All of the records are to be copied out exactly, with nothing left out.

[Extracted material — start]

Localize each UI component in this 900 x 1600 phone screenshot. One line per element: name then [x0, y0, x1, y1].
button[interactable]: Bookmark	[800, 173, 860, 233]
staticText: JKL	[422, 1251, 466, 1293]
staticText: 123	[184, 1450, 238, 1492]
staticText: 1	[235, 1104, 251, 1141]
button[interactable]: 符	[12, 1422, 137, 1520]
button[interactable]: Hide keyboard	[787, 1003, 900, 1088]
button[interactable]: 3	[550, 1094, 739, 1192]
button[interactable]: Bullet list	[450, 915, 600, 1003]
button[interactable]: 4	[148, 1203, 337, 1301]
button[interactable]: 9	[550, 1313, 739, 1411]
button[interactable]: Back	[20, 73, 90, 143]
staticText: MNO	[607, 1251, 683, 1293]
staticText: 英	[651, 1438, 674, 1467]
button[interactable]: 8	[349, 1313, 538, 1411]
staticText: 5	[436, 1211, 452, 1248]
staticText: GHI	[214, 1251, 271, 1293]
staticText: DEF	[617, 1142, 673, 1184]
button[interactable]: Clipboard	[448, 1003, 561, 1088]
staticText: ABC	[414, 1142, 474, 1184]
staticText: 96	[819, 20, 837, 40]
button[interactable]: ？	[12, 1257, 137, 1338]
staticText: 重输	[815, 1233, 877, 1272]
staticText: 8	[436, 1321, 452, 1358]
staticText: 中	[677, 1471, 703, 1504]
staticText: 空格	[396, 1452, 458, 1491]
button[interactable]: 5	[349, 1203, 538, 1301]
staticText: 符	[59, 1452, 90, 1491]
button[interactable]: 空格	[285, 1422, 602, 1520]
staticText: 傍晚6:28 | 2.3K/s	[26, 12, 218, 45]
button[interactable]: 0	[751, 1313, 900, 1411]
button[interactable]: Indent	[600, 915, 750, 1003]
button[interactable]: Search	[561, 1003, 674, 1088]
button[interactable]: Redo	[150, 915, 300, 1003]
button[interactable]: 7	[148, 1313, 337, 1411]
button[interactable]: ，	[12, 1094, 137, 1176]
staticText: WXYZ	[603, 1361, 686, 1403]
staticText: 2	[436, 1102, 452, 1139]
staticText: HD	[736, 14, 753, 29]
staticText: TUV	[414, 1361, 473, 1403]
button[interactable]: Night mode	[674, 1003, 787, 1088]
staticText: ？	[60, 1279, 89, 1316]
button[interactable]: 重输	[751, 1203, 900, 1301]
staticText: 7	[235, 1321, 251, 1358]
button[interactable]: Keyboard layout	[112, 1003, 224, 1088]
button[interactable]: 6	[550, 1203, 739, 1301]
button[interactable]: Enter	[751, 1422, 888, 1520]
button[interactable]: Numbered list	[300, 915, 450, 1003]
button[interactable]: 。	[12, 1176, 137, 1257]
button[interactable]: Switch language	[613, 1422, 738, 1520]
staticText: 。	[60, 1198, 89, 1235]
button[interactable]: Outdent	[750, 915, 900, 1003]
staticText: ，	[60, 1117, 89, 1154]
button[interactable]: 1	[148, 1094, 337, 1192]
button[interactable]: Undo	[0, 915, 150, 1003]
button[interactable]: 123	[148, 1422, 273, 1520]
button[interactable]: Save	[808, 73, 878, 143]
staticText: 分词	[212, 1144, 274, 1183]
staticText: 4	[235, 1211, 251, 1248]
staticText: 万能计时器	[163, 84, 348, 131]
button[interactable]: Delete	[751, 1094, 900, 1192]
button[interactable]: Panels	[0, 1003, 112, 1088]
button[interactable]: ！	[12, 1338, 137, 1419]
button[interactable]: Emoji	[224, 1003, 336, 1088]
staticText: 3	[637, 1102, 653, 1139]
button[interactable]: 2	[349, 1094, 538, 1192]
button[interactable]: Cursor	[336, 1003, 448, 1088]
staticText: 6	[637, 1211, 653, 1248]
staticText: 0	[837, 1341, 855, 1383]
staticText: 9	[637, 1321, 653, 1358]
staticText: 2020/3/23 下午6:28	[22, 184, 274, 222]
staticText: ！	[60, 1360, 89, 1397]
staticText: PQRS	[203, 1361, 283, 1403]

[Extracted material — finish]

### Problem solution
Localize each UI component in this 900 x 1600 phone screenshot. One line per element: name then [x0, y0, x1, y1].
button[interactable]: Bookmark	[800, 173, 860, 233]
staticText: JKL	[422, 1251, 466, 1293]
staticText: 123	[184, 1450, 238, 1492]
staticText: 1	[235, 1104, 251, 1141]
button[interactable]: 符	[12, 1422, 137, 1520]
button[interactable]: Hide keyboard	[787, 1003, 900, 1088]
button[interactable]: 3	[550, 1094, 739, 1192]
button[interactable]: Bullet list	[450, 915, 600, 1003]
button[interactable]: 4	[148, 1203, 337, 1301]
button[interactable]: 9	[550, 1313, 739, 1411]
button[interactable]: Back	[20, 73, 90, 143]
staticText: MNO	[607, 1251, 683, 1293]
staticText: 英	[651, 1438, 674, 1467]
button[interactable]: 8	[349, 1313, 538, 1411]
staticText: 5	[436, 1211, 452, 1248]
staticText: GHI	[214, 1251, 271, 1293]
staticText: DEF	[617, 1142, 673, 1184]
button[interactable]: Clipboard	[448, 1003, 561, 1088]
staticText: ABC	[414, 1142, 474, 1184]
staticText: 96	[819, 20, 837, 40]
button[interactable]: ？	[12, 1257, 137, 1338]
staticText: 重输	[815, 1233, 877, 1272]
staticText: 8	[436, 1321, 452, 1358]
staticText: 中	[677, 1471, 703, 1504]
staticText: 空格	[396, 1452, 458, 1491]
button[interactable]: 5	[349, 1203, 538, 1301]
staticText: 符	[59, 1452, 90, 1491]
button[interactable]: 空格	[285, 1422, 602, 1520]
staticText: 傍晚6:28 | 2.3K/s	[26, 12, 218, 45]
button[interactable]: 0	[751, 1313, 900, 1411]
button[interactable]: Indent	[600, 915, 750, 1003]
button[interactable]: Search	[561, 1003, 674, 1088]
button[interactable]: Redo	[150, 915, 300, 1003]
button[interactable]: 7	[148, 1313, 337, 1411]
button[interactable]: ，	[12, 1094, 137, 1176]
staticText: WXYZ	[603, 1361, 686, 1403]
staticText: 2	[436, 1102, 452, 1139]
staticText: HD	[736, 14, 753, 29]
staticText: TUV	[414, 1361, 473, 1403]
button[interactable]: Night mode	[674, 1003, 787, 1088]
staticText: ？	[60, 1279, 89, 1316]
button[interactable]: 重输	[751, 1203, 900, 1301]
staticText: 7	[235, 1321, 251, 1358]
button[interactable]: Keyboard layout	[112, 1003, 224, 1088]
button[interactable]: 6	[550, 1203, 739, 1301]
button[interactable]: Enter	[751, 1422, 888, 1520]
button[interactable]: Numbered list	[300, 915, 450, 1003]
button[interactable]: 。	[12, 1176, 137, 1257]
button[interactable]: Switch language	[613, 1422, 738, 1520]
staticText: 。	[60, 1198, 89, 1235]
button[interactable]: Outdent	[750, 915, 900, 1003]
staticText: ，	[60, 1117, 89, 1154]
button[interactable]: 1	[148, 1094, 337, 1192]
button[interactable]: Undo	[0, 915, 150, 1003]
button[interactable]: 123	[148, 1422, 273, 1520]
button[interactable]: Save	[808, 73, 878, 143]
staticText: 分词	[212, 1144, 274, 1183]
staticText: 4	[235, 1211, 251, 1248]
staticText: 万能计时器	[163, 84, 348, 131]
button[interactable]: Delete	[751, 1094, 900, 1192]
button[interactable]: Panels	[0, 1003, 112, 1088]
button[interactable]: ！	[12, 1338, 137, 1419]
button[interactable]: Emoji	[224, 1003, 336, 1088]
staticText: 3	[637, 1102, 653, 1139]
button[interactable]: 2	[349, 1094, 538, 1192]
button[interactable]: Cursor	[336, 1003, 448, 1088]
staticText: 6	[637, 1211, 653, 1248]
staticText: 0	[837, 1341, 855, 1383]
staticText: 9	[637, 1321, 653, 1358]
staticText: 2020/3/23 下午6:28	[22, 184, 274, 222]
staticText: ！	[60, 1360, 89, 1397]
staticText: PQRS	[203, 1361, 283, 1403]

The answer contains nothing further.